__ACTIVITY__: Write each entry again exactly as shown, but without the images it holds.

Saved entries
★ ★ ★ ★ ★

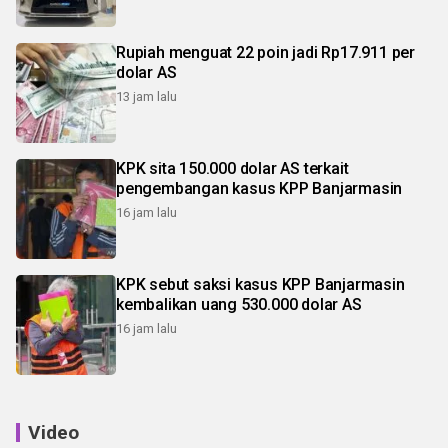
Rupiah menguat 22 poin jadi Rp17.911 per
dolar AS
13 jam lalu
KPK sita 150.000 dolar AS terkait
pengembangan kasus KPP Banjarmasin
16 jam lalu
KPK sebut saksi kasus KPP Banjarmasin
kembalikan uang 530.000 dolar AS
16 jam lalu
Video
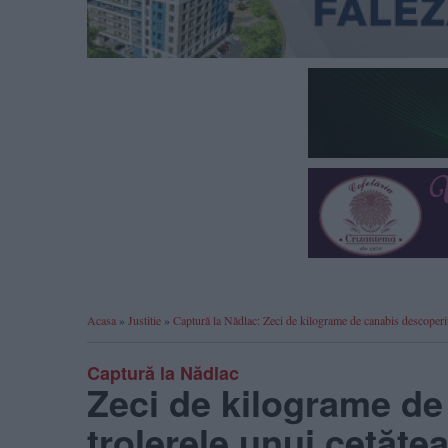
Acasa
»
Justitie
»
Captură la Nădlac: Zeci de kilograme de canabis descoperite
Captură la Nădlac
Zeci de kilograme de
trolerele unui cetățe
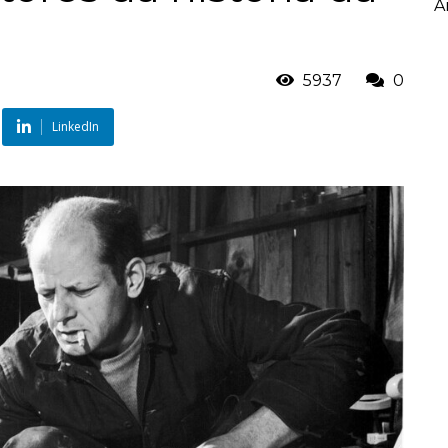
A
5937
0
LinkedIn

★ ★ ★ ★ ★

__RESULT BELOW__:
Rupiah menguat 22 poin jadi Rp17.911 per
dolar AS
13 jam lalu
KPK sita 150.000 dolar AS terkait
pengembangan kasus KPP Banjarmasin
16 jam lalu
KPK sebut saksi kasus KPP Banjarmasin
kembalikan uang 530.000 dolar AS
16 jam lalu
Video
Acasa
»
Justitie
»
Captură la Nădlac: Zeci de kilograme de canabis descoperite
Captură la Nădlac
Zeci de kilograme de
trolerele unui cetățe
A
5937
0
LinkedIn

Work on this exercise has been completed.